---------- Provided records

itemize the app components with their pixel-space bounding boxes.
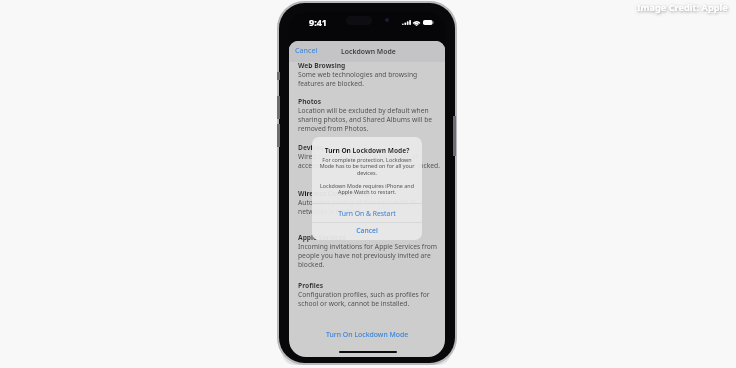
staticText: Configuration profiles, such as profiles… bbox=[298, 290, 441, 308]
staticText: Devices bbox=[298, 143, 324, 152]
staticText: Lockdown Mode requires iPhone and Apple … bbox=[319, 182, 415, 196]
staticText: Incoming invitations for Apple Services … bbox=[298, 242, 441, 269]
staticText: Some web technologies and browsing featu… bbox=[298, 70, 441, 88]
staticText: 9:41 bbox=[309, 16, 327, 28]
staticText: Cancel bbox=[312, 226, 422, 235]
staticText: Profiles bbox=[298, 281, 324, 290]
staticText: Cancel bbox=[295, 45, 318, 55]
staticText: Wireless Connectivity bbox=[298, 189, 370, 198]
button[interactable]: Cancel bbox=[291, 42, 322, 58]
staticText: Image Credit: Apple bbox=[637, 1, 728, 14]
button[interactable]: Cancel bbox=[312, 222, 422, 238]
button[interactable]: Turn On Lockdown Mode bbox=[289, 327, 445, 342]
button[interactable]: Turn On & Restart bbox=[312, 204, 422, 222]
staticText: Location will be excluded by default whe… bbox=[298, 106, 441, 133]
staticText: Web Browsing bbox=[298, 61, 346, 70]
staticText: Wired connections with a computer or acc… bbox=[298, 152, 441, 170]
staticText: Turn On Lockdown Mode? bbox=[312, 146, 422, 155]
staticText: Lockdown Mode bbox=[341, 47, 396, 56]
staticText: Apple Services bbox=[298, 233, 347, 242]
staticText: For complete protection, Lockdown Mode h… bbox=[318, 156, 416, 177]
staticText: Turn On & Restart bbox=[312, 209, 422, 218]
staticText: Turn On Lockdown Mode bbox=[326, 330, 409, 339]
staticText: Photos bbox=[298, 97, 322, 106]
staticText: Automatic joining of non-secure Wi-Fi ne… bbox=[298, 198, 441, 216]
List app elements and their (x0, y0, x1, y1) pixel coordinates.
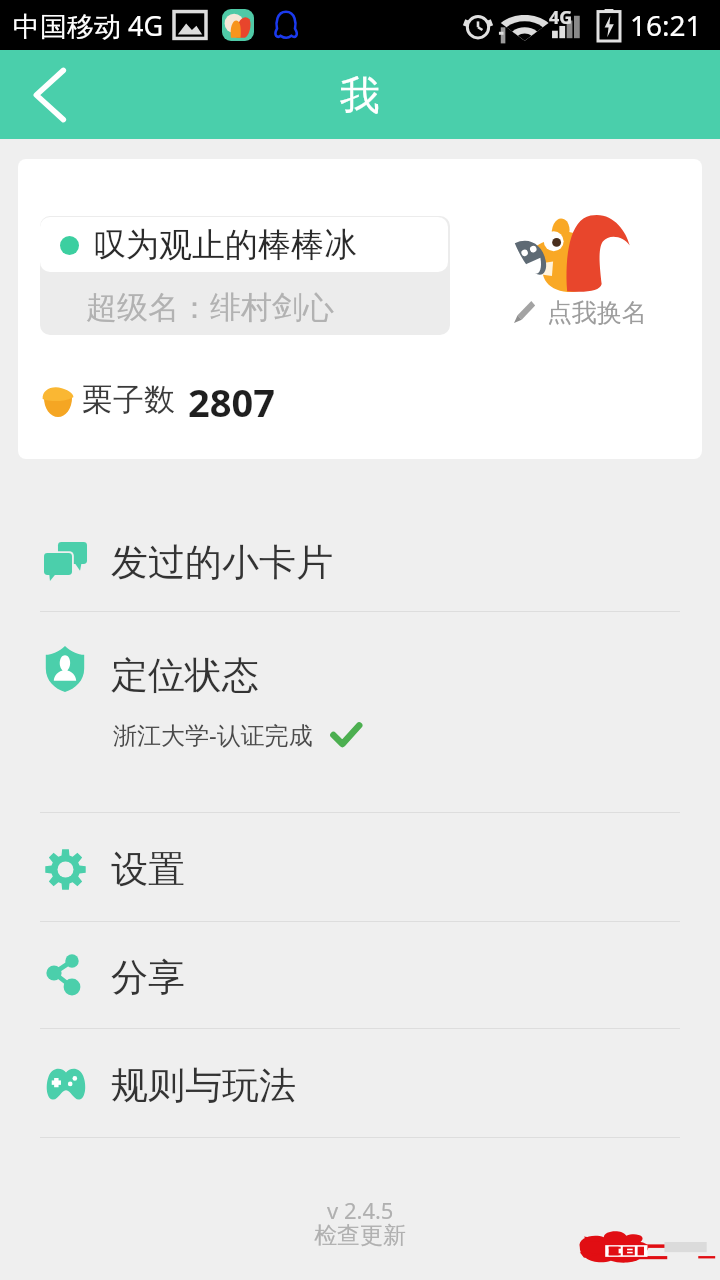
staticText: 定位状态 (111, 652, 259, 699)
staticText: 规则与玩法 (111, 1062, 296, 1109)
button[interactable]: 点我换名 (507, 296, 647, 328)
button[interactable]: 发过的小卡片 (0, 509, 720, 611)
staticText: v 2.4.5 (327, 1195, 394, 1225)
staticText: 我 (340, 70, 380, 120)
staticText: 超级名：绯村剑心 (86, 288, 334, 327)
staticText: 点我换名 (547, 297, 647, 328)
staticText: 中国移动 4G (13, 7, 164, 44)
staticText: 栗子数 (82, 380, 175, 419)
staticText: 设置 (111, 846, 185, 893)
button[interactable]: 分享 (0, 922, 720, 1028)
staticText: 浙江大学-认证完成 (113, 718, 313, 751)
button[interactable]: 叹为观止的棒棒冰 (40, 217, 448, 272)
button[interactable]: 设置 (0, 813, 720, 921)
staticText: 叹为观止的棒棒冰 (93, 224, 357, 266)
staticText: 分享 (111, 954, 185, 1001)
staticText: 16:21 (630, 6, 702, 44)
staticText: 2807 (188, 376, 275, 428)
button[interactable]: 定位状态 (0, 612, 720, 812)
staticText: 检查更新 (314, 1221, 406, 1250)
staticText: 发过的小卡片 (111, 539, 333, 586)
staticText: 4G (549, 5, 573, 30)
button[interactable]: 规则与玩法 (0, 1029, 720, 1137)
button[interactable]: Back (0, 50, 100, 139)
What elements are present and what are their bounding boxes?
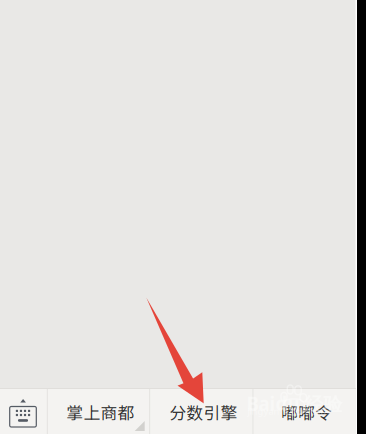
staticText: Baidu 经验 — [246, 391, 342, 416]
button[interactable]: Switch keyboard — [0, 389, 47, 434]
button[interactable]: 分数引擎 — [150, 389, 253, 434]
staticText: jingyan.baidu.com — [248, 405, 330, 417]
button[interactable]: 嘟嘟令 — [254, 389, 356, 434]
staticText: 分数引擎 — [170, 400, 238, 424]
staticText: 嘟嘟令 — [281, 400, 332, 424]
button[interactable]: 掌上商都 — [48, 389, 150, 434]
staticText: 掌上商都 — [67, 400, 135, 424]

--------------------
---------- Provided records

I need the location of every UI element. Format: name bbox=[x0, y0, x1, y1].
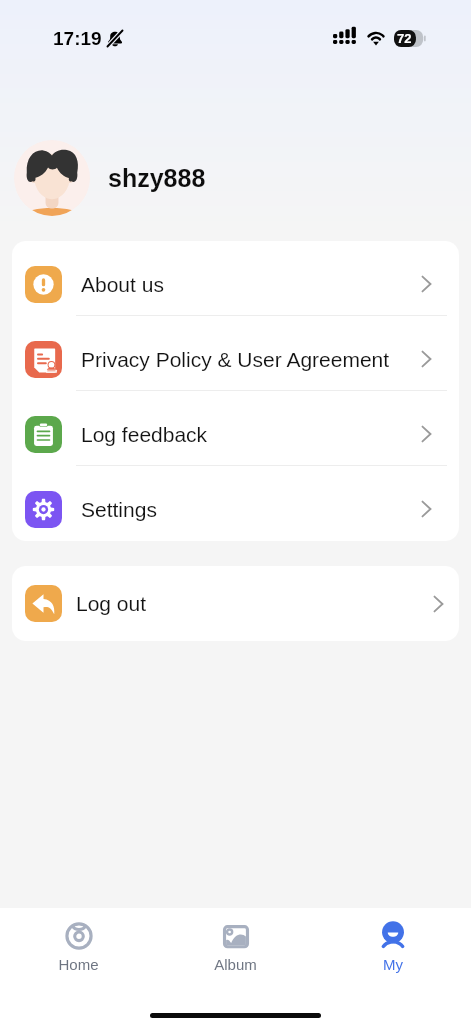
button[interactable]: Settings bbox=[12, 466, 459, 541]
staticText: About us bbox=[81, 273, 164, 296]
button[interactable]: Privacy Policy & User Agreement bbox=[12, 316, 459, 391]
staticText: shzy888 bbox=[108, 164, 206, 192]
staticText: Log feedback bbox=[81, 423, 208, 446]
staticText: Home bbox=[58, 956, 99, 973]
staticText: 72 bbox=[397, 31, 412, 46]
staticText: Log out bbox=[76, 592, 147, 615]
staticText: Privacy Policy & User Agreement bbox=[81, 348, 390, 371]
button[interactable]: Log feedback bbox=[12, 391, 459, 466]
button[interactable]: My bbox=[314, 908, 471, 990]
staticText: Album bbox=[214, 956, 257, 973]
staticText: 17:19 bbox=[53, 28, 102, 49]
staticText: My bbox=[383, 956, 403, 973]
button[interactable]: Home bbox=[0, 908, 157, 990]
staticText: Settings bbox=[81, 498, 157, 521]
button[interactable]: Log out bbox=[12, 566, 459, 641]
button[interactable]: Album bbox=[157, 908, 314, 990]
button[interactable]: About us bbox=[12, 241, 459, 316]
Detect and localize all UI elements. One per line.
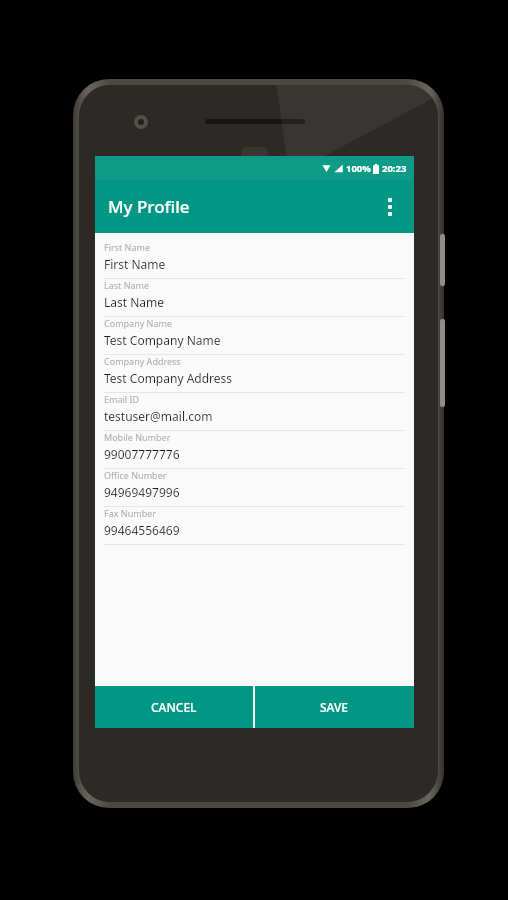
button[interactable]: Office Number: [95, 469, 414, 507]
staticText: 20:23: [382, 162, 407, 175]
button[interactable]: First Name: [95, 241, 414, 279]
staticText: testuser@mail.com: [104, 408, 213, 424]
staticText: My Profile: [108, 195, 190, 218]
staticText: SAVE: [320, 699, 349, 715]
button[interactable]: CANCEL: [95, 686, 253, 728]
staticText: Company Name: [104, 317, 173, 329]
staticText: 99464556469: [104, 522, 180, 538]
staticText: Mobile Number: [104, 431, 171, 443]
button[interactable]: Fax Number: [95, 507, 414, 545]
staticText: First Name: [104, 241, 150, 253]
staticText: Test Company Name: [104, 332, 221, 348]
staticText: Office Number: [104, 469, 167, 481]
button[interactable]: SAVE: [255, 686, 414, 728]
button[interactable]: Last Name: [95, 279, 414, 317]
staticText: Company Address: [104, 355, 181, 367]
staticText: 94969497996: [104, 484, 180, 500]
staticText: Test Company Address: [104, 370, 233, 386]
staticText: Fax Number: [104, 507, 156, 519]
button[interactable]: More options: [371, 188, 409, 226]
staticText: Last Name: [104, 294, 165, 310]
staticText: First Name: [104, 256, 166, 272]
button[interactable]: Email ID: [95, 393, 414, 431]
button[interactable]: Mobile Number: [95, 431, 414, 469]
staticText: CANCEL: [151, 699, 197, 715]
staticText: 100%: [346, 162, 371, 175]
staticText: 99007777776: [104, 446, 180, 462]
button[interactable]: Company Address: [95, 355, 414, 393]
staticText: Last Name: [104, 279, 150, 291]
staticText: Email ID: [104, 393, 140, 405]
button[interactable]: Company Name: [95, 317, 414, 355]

--------------------

→ **Your objective**
Every line above that holds the string "Settings" should be returned.

→ **Reply**
button[interactable]: Settings bbox=[12, 466, 459, 541]
staticText: Settings bbox=[81, 498, 157, 521]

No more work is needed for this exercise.